▶ **TRY IT**: Your answer must be the lines of the material below, exactly as written, from its first line through the line with "ADVERTISE@T", and no pictures.

★ ★ ★ ★ ★

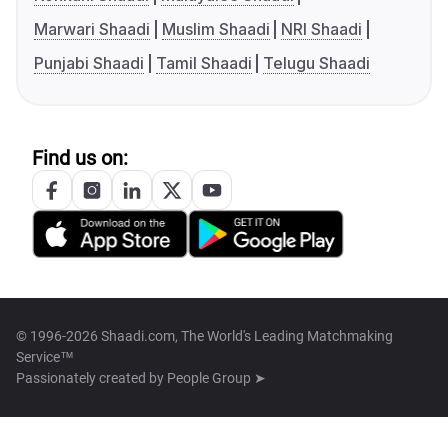
Marwari Shaadi
Muslim Shaadi
NRI Shaadi
Punjabi Shaadi
Tamil Shaadi
Telugu Shaadi
Find us on:
© 1996-2026 Shaadi.com, The World's Leading Matchmaking
Service™
Passionately created by
People Group ➤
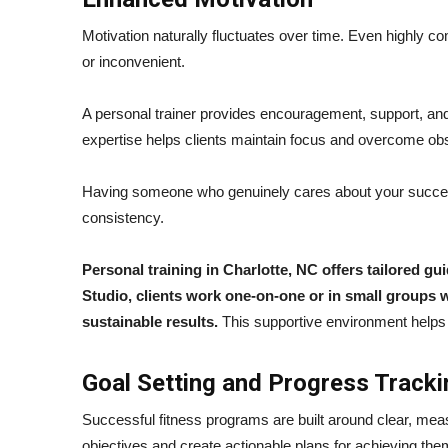
Motivation naturally fluctuates over time. Even highly co
or inconvenient.
A personal trainer provides encouragement, support, and 
expertise helps clients maintain focus and overcome obs
Having someone who genuinely cares about your succes
consistency.
Personal training in Charlotte, NC offers tailored g
Studio, clients work one-on-one or in small groups wi
sustainable results.
This supportive environment helps c
Goal Setting and Progress Tracki
Successful fitness programs are built around clear, measu
objectives and create actionable plans for achieving the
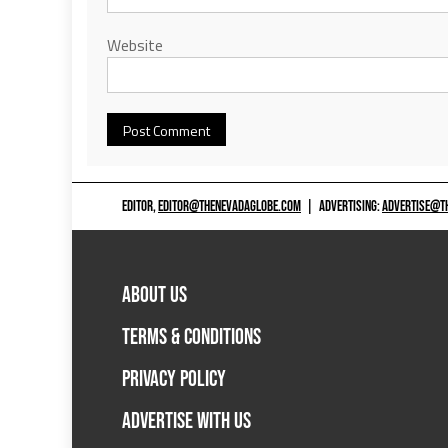
Website
EDITOR,
EDITOR@THENEVADAGLOBE.COM
|
ADVERTISING:
ADVERTISE@T
ABOUT US
TERMS & CONDITIONS
PRIVACY POLICY
ADVERTISE WITH US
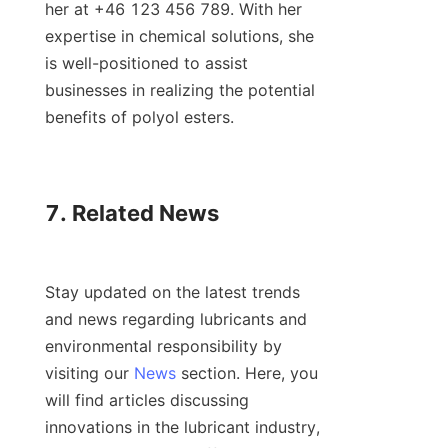
her at +46 123 456 789. With her 
expertise in chemical solutions, she 
is well-positioned to assist 
businesses in realizing the potential 
benefits of polyol esters.

7. Related News

Stay updated on the latest trends 
and news regarding lubricants and 
environmental responsibility by 
visiting our 
News
 section. Here, you 
will find articles discussing 
innovations in the lubricant industry, 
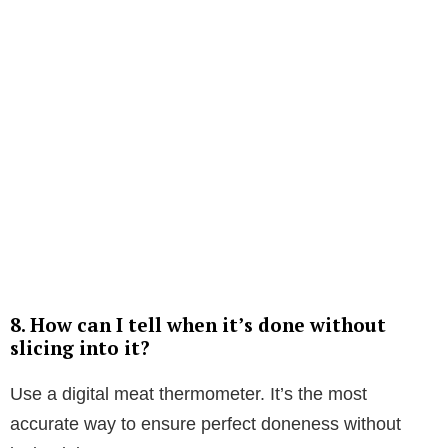
8. How can I tell when it’s done without
slicing into it?
Use a digital meat thermometer. It’s the most
accurate way to ensure perfect doneness without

★ ★ ★ ★ ★

▶ **PROBLEM SOLUTION**:
Marwari Shaadi
Muslim Shaadi
NRI Shaadi
Punjabi Shaadi
Tamil Shaadi
Telugu Shaadi
Find us on:
© 1996-2026 Shaadi.com, The World's Leading Matchmaking
Service™
Passionately created by
People Group ➤
Motivation naturally fluctuates over time. Even highly co
or inconvenient.
A personal trainer provides encouragement, support, and 
expertise helps clients maintain focus and overcome obs
Having someone who genuinely cares about your succes
consistency.
Personal training in Charlotte, NC offers tailored g
Studio, clients work one-on-one or in small groups wi
sustainable results.
This supportive environment helps c
Goal Setting and Progress Tracki
Successful fitness programs are built around clear, measu
objectives and create actionable plans for achieving the
Website
EDITOR,
EDITOR@THENEVADAGLOBE.COM
|
ADVERTISING:
ADVERTISE@T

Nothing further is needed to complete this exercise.